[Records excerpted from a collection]

· · · ·

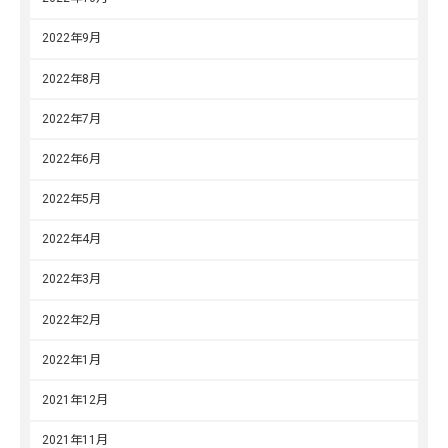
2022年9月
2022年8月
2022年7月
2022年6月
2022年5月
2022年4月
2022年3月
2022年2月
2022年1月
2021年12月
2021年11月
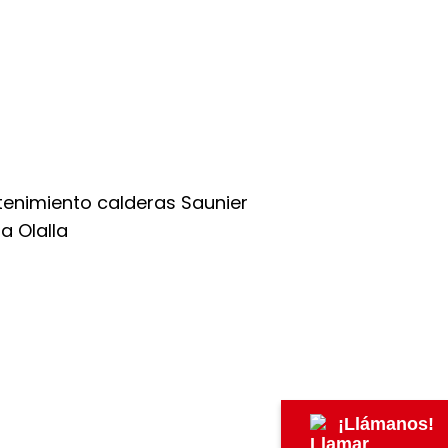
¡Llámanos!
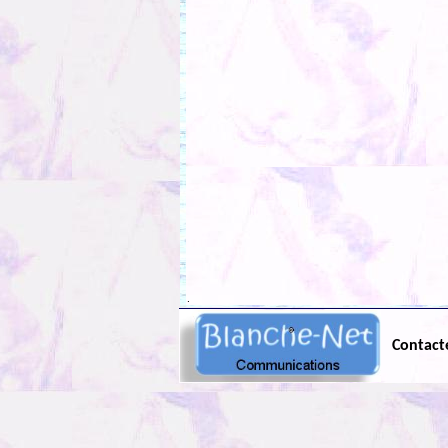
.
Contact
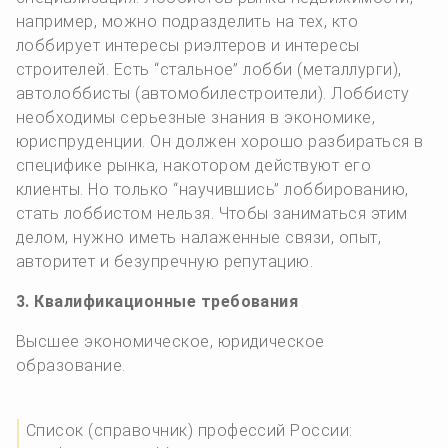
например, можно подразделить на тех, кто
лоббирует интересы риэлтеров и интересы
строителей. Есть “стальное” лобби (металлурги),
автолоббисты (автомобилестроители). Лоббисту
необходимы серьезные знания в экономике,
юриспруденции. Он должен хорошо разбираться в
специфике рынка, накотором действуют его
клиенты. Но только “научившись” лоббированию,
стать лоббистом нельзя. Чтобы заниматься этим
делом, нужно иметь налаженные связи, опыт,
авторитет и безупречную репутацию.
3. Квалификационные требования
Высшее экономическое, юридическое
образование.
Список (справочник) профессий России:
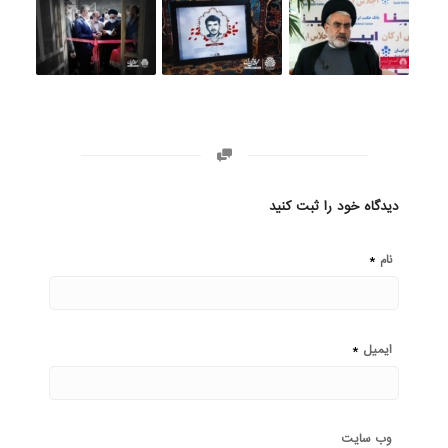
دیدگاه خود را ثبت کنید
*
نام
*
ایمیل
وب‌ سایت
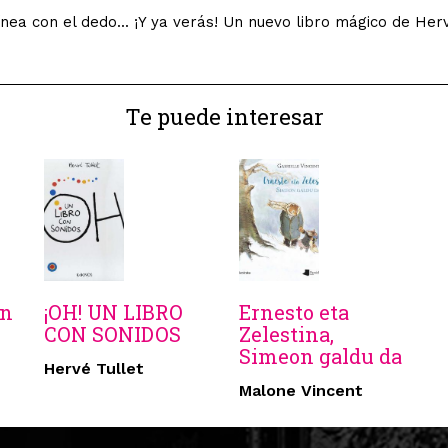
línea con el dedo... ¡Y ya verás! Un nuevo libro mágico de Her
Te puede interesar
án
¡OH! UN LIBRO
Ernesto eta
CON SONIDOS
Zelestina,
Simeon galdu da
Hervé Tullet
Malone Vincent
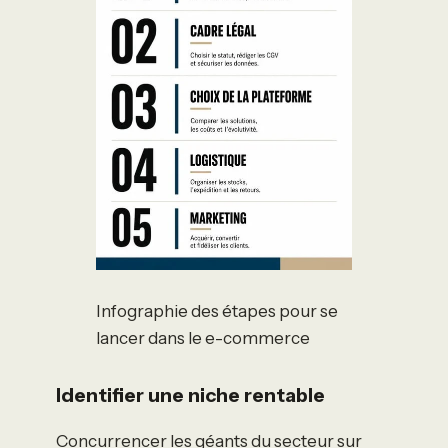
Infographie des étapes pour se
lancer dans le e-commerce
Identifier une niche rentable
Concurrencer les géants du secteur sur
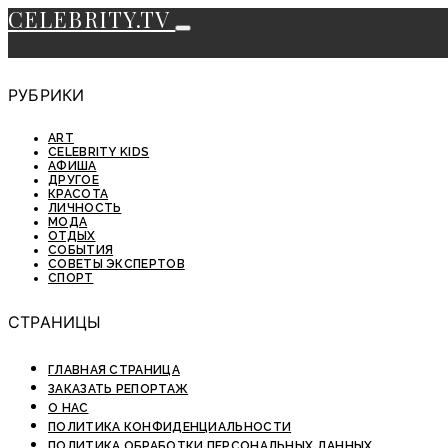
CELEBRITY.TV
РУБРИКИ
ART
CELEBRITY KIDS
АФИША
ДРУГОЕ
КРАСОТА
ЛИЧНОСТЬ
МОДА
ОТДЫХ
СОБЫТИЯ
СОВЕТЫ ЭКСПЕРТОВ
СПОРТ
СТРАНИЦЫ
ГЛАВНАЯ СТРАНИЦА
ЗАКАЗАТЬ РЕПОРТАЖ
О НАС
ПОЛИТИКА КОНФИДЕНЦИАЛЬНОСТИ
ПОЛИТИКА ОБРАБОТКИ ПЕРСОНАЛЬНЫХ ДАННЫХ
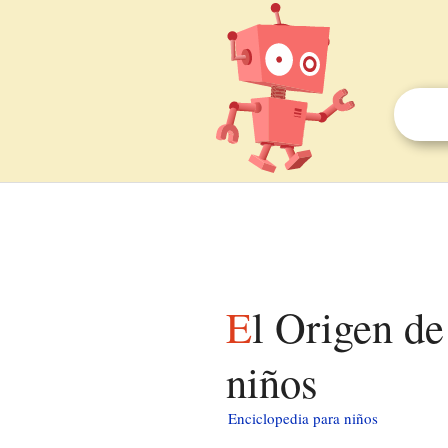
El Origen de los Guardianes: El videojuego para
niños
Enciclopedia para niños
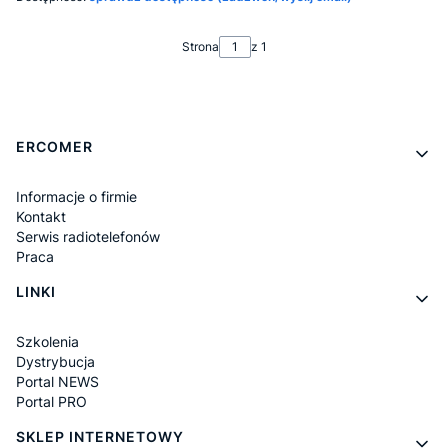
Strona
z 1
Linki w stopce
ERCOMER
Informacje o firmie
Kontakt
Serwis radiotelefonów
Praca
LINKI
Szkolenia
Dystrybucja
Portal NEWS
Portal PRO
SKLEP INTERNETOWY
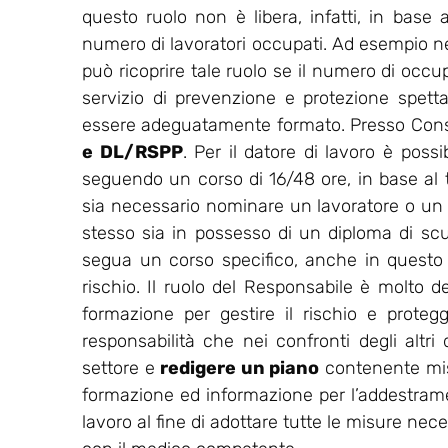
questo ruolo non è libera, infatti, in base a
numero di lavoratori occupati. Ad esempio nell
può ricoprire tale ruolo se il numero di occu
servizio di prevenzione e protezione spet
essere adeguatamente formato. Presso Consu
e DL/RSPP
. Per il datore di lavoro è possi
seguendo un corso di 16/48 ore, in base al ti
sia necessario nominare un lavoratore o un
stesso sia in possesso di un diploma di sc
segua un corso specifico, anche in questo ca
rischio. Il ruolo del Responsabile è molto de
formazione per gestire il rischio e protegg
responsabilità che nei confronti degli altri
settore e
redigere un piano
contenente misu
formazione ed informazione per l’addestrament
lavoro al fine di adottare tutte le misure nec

· · · ·

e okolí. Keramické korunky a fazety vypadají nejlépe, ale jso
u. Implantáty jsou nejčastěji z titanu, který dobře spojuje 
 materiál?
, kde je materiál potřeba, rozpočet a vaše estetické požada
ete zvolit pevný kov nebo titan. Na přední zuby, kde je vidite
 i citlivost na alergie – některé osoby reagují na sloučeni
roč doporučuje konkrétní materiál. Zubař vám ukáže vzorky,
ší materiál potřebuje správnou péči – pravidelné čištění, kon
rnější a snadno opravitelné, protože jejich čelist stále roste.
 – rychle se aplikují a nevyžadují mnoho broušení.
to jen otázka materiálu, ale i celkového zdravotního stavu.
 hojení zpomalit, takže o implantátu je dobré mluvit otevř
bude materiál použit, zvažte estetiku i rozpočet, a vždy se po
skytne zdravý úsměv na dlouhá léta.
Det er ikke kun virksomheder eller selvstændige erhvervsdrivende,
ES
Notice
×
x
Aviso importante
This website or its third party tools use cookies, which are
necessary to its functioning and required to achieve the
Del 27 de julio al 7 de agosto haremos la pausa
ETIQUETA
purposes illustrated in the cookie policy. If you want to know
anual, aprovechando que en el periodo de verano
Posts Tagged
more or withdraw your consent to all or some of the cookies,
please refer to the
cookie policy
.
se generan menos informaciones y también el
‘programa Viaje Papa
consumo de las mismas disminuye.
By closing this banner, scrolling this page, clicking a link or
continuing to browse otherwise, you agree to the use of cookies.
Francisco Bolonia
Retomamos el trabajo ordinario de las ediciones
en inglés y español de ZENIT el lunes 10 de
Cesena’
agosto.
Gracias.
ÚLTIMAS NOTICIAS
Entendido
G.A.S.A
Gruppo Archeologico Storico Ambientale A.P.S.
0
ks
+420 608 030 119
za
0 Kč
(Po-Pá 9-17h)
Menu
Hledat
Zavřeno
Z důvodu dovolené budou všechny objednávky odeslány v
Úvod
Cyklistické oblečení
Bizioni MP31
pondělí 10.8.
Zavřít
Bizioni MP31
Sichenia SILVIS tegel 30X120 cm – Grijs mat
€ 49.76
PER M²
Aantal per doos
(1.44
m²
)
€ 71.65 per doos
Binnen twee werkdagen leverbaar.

· · · ·

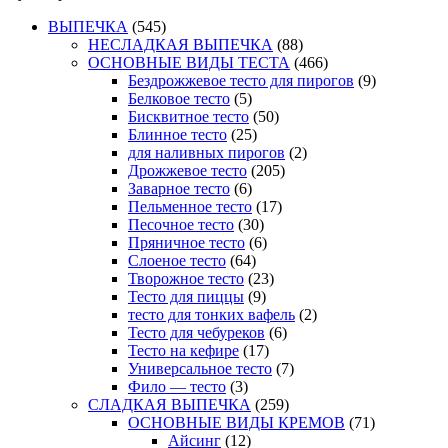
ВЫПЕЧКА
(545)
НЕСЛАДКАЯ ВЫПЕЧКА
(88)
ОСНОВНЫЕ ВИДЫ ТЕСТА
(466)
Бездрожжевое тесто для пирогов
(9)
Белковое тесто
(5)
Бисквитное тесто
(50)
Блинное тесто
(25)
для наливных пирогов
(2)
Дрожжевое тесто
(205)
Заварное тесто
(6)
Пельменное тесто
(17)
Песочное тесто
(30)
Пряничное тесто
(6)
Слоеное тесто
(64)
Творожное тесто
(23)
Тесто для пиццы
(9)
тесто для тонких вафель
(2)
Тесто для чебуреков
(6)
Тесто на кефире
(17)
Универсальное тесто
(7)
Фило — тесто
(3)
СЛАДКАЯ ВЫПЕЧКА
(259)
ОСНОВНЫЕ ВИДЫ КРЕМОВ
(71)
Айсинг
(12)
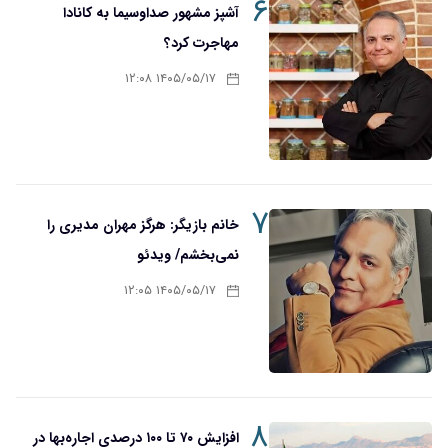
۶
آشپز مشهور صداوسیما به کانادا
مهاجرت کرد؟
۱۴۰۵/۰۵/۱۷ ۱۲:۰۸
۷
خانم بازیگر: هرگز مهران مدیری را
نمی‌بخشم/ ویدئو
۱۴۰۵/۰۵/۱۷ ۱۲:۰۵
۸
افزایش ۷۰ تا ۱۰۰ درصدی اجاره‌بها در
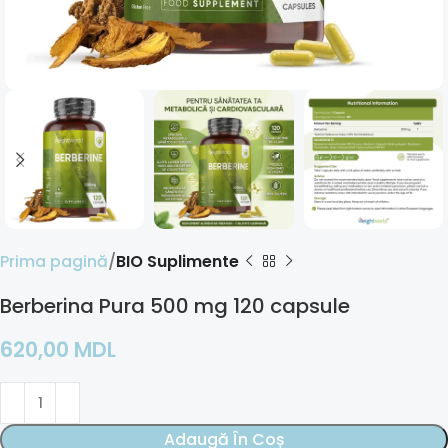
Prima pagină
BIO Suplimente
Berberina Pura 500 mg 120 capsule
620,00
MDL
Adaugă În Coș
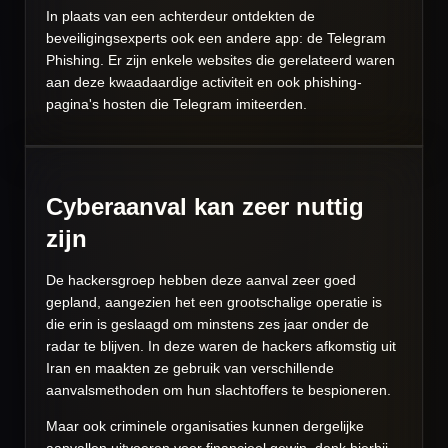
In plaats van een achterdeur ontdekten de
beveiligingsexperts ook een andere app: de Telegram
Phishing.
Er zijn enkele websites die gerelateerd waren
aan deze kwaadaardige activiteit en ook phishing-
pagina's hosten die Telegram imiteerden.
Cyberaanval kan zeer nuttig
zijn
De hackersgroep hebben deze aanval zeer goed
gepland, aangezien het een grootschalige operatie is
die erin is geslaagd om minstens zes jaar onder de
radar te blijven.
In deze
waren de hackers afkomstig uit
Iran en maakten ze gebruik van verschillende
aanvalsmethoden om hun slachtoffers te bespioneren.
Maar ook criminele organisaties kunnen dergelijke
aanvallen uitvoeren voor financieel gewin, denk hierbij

· · · ·

» INSTRUCTIONS TO FOLLOW
Copy the stretch of the records above that runs from the line with "pondělí 10.8." through the line with "Binnen twee werkdagen leverbaar.". Both end lines belong in the copy, and nothing else does.

» OUTPUT OF THE TASK
pondělí 10.8.
Zavřít
Bizioni MP31
Sichenia SILVIS tegel 30X120 cm – Grijs mat
€ 49.76
PER M²
Aantal per doos
(1.44
m²
)
€ 71.65 per doos
Binnen twee werkdagen leverbaar.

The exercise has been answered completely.